/BootstrapRisk

Backtesting Bootstrap Value-at-Risk and Expected Shortfall estimates in GARCH models (Master Dissertation)

Primary LanguageR

Backtesting Bootstrap Value-at-Risk and Expected Shortfall estimates in GARCH models (Master Dissertation)

data_sample.R: Data wrangling and analysis
methods.R: Risk estimation methods
backtests.R: Backtesting methods
implementation_backtesting.R: Implementation of risk estimation and backtesting methods

Abstract

This work focuses on the, to our best knowledge, first application and backtesting of the bootstrap methods in GARCH models of Pascual et al. (2006) and Chen et al. (2011) to the estimation of value-at-risk and expected shortfall, using data from the FTSE 100 index, as well as the comparison of their performance with the ones of the Filtered Historical Simulation and Historical Simulation.

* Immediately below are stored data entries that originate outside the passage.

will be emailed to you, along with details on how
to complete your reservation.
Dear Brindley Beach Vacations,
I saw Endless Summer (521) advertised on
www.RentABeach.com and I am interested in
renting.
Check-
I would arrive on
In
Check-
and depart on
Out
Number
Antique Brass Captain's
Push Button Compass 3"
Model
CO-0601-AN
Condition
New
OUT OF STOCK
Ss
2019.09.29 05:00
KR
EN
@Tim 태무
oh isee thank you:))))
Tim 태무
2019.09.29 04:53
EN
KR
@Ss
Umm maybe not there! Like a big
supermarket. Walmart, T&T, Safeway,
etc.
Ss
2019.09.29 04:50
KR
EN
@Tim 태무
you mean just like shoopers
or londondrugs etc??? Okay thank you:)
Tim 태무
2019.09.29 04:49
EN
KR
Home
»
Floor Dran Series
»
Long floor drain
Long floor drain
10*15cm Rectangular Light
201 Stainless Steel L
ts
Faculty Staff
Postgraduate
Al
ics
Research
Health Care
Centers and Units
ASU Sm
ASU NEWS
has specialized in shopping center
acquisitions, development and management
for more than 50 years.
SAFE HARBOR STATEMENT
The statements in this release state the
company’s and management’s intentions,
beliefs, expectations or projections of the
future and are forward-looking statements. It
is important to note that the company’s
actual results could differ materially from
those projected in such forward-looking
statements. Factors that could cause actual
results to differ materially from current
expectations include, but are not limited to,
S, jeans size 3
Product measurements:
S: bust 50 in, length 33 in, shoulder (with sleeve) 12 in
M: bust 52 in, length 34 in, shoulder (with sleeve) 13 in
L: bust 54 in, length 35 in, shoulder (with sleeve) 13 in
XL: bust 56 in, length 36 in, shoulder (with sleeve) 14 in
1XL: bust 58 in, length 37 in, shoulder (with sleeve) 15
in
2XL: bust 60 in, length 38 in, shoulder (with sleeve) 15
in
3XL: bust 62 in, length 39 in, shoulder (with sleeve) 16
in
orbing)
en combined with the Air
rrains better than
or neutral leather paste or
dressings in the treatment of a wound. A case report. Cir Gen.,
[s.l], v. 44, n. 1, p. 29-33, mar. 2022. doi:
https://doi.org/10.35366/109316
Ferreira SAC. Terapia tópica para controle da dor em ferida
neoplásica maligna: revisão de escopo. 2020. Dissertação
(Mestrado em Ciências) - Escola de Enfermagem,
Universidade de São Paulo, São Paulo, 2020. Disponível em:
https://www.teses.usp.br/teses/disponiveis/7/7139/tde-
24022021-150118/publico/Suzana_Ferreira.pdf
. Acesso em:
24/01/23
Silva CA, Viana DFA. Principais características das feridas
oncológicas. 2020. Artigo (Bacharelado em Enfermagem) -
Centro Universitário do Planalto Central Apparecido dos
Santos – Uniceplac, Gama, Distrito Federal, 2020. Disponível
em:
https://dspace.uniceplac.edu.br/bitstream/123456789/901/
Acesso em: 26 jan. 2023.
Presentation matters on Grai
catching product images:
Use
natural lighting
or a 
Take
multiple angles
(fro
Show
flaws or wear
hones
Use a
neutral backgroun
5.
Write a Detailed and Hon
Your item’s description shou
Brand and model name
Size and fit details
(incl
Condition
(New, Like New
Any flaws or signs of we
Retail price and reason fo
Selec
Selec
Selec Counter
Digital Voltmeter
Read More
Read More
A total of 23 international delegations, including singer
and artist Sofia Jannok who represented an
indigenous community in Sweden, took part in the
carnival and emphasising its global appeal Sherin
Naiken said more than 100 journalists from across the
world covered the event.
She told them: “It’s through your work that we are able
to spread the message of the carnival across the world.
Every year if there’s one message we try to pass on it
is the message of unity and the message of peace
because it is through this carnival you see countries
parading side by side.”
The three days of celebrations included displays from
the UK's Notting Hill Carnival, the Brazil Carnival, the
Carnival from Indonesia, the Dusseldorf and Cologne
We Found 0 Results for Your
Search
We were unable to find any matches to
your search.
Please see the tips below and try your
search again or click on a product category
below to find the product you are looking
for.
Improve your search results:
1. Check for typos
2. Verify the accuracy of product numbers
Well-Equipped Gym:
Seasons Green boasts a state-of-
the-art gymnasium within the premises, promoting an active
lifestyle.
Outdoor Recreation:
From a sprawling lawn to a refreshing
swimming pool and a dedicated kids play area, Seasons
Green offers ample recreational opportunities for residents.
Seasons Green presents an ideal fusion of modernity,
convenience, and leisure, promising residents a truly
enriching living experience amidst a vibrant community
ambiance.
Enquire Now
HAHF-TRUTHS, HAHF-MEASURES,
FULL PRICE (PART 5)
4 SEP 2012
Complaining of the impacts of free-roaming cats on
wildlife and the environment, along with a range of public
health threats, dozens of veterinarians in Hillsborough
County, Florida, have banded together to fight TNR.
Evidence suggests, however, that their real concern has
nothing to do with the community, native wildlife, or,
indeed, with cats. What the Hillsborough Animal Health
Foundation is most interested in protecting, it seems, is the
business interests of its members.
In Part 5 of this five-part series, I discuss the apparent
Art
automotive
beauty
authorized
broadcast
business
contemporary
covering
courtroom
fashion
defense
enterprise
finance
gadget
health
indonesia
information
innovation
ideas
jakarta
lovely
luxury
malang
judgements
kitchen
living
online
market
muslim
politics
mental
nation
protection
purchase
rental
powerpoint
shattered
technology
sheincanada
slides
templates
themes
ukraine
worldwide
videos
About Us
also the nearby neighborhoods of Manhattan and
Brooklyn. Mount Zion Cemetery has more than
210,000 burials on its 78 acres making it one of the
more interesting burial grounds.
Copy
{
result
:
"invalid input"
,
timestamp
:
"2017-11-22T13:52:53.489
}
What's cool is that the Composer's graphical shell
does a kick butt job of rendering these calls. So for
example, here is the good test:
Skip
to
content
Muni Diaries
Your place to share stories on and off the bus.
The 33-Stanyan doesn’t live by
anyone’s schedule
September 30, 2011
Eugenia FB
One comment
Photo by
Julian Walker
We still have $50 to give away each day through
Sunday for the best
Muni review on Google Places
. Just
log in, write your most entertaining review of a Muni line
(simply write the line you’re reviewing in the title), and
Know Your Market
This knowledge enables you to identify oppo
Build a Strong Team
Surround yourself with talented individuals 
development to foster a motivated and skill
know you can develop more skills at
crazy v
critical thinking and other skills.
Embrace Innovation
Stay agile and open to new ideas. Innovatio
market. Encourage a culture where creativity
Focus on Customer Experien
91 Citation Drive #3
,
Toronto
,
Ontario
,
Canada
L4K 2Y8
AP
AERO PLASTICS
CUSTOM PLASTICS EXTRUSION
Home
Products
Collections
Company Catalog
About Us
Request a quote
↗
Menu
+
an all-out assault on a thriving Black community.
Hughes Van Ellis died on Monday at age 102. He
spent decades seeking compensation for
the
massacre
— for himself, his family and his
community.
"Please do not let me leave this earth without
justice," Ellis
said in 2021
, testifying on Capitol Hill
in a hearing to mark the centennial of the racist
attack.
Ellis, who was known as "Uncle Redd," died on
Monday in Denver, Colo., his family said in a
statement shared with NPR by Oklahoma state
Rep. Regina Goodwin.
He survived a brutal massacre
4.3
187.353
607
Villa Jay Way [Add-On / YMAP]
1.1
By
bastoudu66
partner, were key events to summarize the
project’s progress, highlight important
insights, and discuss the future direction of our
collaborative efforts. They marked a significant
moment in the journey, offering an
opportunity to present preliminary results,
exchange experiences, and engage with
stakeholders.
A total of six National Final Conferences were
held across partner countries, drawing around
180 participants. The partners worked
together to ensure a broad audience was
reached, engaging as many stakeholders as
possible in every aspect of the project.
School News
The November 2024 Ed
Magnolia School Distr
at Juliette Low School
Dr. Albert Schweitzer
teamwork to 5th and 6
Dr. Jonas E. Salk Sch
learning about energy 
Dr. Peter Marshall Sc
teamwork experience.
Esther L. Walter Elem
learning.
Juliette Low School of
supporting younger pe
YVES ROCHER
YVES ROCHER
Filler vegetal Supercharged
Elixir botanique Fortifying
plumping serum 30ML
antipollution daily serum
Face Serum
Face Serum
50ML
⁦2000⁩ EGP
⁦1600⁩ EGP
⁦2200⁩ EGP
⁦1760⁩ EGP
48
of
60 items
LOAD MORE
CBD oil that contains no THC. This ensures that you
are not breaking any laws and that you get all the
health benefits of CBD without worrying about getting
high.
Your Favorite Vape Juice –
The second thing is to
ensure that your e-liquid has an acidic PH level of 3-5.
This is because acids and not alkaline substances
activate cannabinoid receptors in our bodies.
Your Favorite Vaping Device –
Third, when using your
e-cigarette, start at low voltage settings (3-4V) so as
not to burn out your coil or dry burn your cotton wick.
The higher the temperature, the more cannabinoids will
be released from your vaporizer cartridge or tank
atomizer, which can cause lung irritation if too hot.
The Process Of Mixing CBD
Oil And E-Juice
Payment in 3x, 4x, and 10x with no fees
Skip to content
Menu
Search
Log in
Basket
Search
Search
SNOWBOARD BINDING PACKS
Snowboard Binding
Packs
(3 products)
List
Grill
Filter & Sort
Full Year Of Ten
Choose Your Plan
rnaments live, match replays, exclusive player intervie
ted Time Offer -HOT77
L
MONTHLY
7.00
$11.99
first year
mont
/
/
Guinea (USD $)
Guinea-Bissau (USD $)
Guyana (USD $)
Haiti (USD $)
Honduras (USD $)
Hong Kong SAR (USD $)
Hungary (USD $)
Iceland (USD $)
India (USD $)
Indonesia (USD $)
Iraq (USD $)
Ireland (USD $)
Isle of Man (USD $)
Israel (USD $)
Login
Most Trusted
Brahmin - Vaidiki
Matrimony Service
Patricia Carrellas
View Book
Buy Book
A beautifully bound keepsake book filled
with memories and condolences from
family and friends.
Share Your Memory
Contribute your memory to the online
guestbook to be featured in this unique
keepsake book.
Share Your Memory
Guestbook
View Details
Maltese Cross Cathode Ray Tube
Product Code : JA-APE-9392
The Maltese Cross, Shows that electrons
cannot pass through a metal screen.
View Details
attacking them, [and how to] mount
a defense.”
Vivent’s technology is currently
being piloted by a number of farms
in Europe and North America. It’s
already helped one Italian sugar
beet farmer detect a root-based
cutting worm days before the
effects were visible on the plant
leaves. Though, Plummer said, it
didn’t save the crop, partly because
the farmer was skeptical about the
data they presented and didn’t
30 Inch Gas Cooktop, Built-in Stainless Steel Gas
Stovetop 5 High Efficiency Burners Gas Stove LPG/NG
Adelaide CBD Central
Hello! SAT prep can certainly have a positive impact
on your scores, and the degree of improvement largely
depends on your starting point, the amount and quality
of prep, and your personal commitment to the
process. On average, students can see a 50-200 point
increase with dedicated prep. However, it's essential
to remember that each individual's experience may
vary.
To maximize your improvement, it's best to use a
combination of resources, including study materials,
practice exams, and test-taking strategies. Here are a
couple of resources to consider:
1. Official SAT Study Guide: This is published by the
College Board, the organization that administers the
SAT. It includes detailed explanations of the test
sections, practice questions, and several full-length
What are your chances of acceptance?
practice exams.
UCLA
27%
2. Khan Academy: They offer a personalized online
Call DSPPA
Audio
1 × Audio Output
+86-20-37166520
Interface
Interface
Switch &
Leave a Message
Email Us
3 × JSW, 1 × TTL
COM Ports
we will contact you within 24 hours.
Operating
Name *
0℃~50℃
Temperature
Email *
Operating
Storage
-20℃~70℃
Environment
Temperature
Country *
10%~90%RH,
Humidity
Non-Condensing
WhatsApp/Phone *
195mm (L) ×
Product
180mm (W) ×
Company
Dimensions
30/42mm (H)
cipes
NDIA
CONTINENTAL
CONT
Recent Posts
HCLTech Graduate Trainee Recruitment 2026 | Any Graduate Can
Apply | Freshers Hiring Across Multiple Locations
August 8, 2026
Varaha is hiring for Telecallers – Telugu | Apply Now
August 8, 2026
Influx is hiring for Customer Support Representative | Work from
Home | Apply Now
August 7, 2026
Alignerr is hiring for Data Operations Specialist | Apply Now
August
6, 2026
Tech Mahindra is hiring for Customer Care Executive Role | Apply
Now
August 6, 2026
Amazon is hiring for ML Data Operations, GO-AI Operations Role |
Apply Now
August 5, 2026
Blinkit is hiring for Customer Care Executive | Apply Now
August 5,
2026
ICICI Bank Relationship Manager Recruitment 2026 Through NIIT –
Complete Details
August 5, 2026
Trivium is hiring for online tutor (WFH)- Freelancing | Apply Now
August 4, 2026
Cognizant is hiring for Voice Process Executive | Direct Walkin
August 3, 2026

The accurate estimation of these risk measures is significantly relevant to the risk management decisions of financial institutions, as well as to fulfill the regulatory requirements, such as the ones imposed by the Basel II Accords. Previous existing methods have some limitations, such not including the uncertainty due to parameter estimation. In addition to the computational costs of the method developed by Chen et al. (2011) being 100 times lower than the one of Pascual et al. (2006), the former assumes a symmetric conditional return distribution, which, according to the empirical application developed in this work, seems to have a positive impact on the accuracy of the risk measures generated. Moreover, both methods seem to outperform the Historical Simulation and the Filtered Historical Simulation, as the former imposes unnecessary capital requirements to financial institutions, while the latter fails to predict extreme losses.